I was caught by a phrase that may respond to the battle between God and the radical left that works to remove God from America. God compelled our political forefathers to seek independence and build the strongest, most enduring democracy on earth.

When in the Course of human events, it becomes necessary for one people to dissolve the political bands which have connected them with another, and to assume among the powers of the earth, the separate and equal station to which the Laws of Nature and of Nature's God entitle them, a decent respect to the opinions of mankind requires that they should declare the causes which impel them to the separation.

DoctorDoom
07-04-2007, 08:28 AM
... the battle between God and the radical left ...That "battle" was never more clearly depicted than here:

http://img.photobucket.com/albums/v349/DocDoom777/MiscStuff/LibsvsGod1.jpg

If the idiots even seem to be succeeding, it's because God is toying with them.

omegatrump
07-04-2007, 09:37 AM
......that they should declare the causes that impel them to the seperation.

What a tremendous thought.

Truly something to meditate on.

P. S. The list of causes are beginning to sound very familiar to us now. So very up to date.

RogerFGay
07-04-2007, 10:26 AM
..

P. S. The list of causes are beginning to sound very familiar to us now.
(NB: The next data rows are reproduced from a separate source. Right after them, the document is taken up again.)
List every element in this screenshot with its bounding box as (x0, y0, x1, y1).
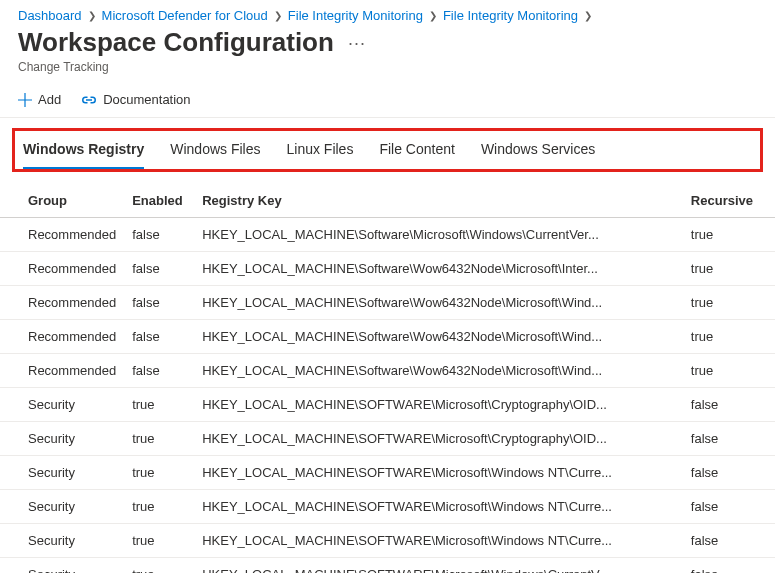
tab-file-content[interactable]: File Content (379, 141, 454, 169)
col-header-group[interactable]: Group (0, 184, 124, 218)
cell-key: HKEY_LOCAL_MACHINE\Software\Wow6432Node\… (194, 252, 683, 286)
table-row[interactable]: SecuritytrueHKEY_LOCAL_MACHINE\SOFTWARE\… (0, 490, 775, 524)
tabs-highlight-box: Windows Registry Windows Files Linux Fil… (12, 128, 763, 172)
cell-group: Recommended (0, 218, 124, 252)
page-subtitle: Change Tracking (18, 60, 757, 74)
cell-recursive: false (683, 490, 775, 524)
breadcrumb-fim-1[interactable]: File Integrity Monitoring (288, 8, 423, 23)
chevron-right-icon: ❯ (274, 10, 282, 21)
table-row[interactable]: RecommendedfalseHKEY_LOCAL_MACHINE\Softw… (0, 354, 775, 388)
cell-recursive: false (683, 524, 775, 558)
more-options-icon[interactable]: ··· (348, 34, 366, 52)
chevron-right-icon: ❯ (584, 10, 592, 21)
registry-table: Group Enabled Registry Key Recursive Rec… (0, 184, 775, 573)
tab-windows-registry[interactable]: Windows Registry (23, 141, 144, 169)
cell-key: HKEY_LOCAL_MACHINE\Software\Wow6432Node\… (194, 286, 683, 320)
cell-enabled: false (124, 218, 194, 252)
cell-enabled: true (124, 558, 194, 574)
tabs: Windows Registry Windows Files Linux Fil… (17, 135, 758, 169)
cell-group: Security (0, 524, 124, 558)
cell-enabled: true (124, 422, 194, 456)
add-button-label: Add (38, 92, 61, 107)
table-row[interactable]: SecuritytrueHKEY_LOCAL_MACHINE\SOFTWARE\… (0, 456, 775, 490)
cell-group: Security (0, 558, 124, 574)
cell-enabled: true (124, 490, 194, 524)
cell-enabled: false (124, 320, 194, 354)
cell-enabled: false (124, 286, 194, 320)
tab-windows-files[interactable]: Windows Files (170, 141, 260, 169)
cell-key: HKEY_LOCAL_MACHINE\Software\Microsoft\Wi… (194, 218, 683, 252)
table-row[interactable]: SecuritytrueHKEY_LOCAL_MACHINE\SOFTWARE\… (0, 524, 775, 558)
cell-enabled: true (124, 388, 194, 422)
documentation-button[interactable]: Documentation (81, 92, 190, 107)
cell-key: HKEY_LOCAL_MACHINE\Software\Wow6432Node\… (194, 354, 683, 388)
cell-key: HKEY_LOCAL_MACHINE\SOFTWARE\Microsoft\Cr… (194, 388, 683, 422)
breadcrumb: Dashboard ❯ Microsoft Defender for Cloud… (0, 0, 775, 25)
page-header: Workspace Configuration ··· Change Track… (0, 25, 775, 84)
table-row[interactable]: SecuritytrueHKEY_LOCAL_MACHINE\SOFTWARE\… (0, 558, 775, 574)
cell-enabled: false (124, 354, 194, 388)
table-row[interactable]: RecommendedfalseHKEY_LOCAL_MACHINE\Softw… (0, 252, 775, 286)
cell-recursive: false (683, 456, 775, 490)
cell-group: Recommended (0, 286, 124, 320)
cell-recursive: true (683, 354, 775, 388)
add-button[interactable]: Add (18, 92, 61, 107)
breadcrumb-defender[interactable]: Microsoft Defender for Cloud (102, 8, 268, 23)
cell-recursive: true (683, 320, 775, 354)
cell-key: HKEY_LOCAL_MACHINE\SOFTWARE\Microsoft\Wi… (194, 456, 683, 490)
cell-enabled: true (124, 524, 194, 558)
cell-group: Security (0, 422, 124, 456)
cell-recursive: false (683, 422, 775, 456)
cell-key: HKEY_LOCAL_MACHINE\Software\Wow6432Node\… (194, 320, 683, 354)
breadcrumb-dashboard[interactable]: Dashboard (18, 8, 82, 23)
page-title: Workspace Configuration (18, 27, 334, 58)
documentation-button-label: Documentation (103, 92, 190, 107)
cell-recursive: true (683, 286, 775, 320)
cell-key: HKEY_LOCAL_MACHINE\SOFTWARE\Microsoft\Wi… (194, 524, 683, 558)
cell-key: HKEY_LOCAL_MACHINE\SOFTWARE\Microsoft\Cr… (194, 422, 683, 456)
cell-group: Security (0, 456, 124, 490)
cell-key: HKEY_LOCAL_MACHINE\SOFTWARE\Microsoft\Wi… (194, 558, 683, 574)
cell-recursive: false (683, 388, 775, 422)
col-header-recursive[interactable]: Recursive (683, 184, 775, 218)
cell-recursive: true (683, 218, 775, 252)
cell-enabled: true (124, 456, 194, 490)
cell-group: Recommended (0, 354, 124, 388)
breadcrumb-fim-2[interactable]: File Integrity Monitoring (443, 8, 578, 23)
link-icon (81, 93, 97, 107)
table-row[interactable]: RecommendedfalseHKEY_LOCAL_MACHINE\Softw… (0, 218, 775, 252)
cell-group: Security (0, 490, 124, 524)
cell-recursive: true (683, 252, 775, 286)
chevron-right-icon: ❯ (429, 10, 437, 21)
tab-linux-files[interactable]: Linux Files (286, 141, 353, 169)
cell-group: Recommended (0, 252, 124, 286)
plus-icon (18, 93, 32, 107)
table-row[interactable]: RecommendedfalseHKEY_LOCAL_MACHINE\Softw… (0, 320, 775, 354)
col-header-key[interactable]: Registry Key (194, 184, 683, 218)
col-header-enabled[interactable]: Enabled (124, 184, 194, 218)
chevron-right-icon: ❯ (88, 10, 96, 21)
table-header-row: Group Enabled Registry Key Recursive (0, 184, 775, 218)
cell-group: Recommended (0, 320, 124, 354)
cell-key: HKEY_LOCAL_MACHINE\SOFTWARE\Microsoft\Wi… (194, 490, 683, 524)
cell-enabled: false (124, 252, 194, 286)
toolbar: Add Documentation (0, 84, 775, 118)
tab-windows-services[interactable]: Windows Services (481, 141, 595, 169)
table-row[interactable]: SecuritytrueHKEY_LOCAL_MACHINE\SOFTWARE\… (0, 422, 775, 456)
cell-group: Security (0, 388, 124, 422)
table-row[interactable]: RecommendedfalseHKEY_LOCAL_MACHINE\Softw… (0, 286, 775, 320)
table-row[interactable]: SecuritytrueHKEY_LOCAL_MACHINE\SOFTWARE\… (0, 388, 775, 422)
cell-recursive: false (683, 558, 775, 574)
So very up to date.

The "evolving Constitution" is taking us back by destroying the independence of the courts (a result of corrupt courts refusing to obey the Constitution to begin with - a bizarre leftist play on words for I want to burn this document and rule the world!) ... The plague has decended in the form of reclassifying large areas of law as "social policy" and "economic policy" which can be controlled arbitrarily. It's an abandonment of the view of fundamental (natural) rights upon which classic liberalism and the U.S. Constitution (with Bill of Rights) was based.

Beowulf
07-04-2007, 12:13 PM
Doc, glad you like that pic! It was one of my personal favorites when I found it.

DoctorDoom
07-04-2007, 03:59 PM
If one goes in close, it appears to be Photoshopped. However, it's the image, not the reality, that speaks volumes.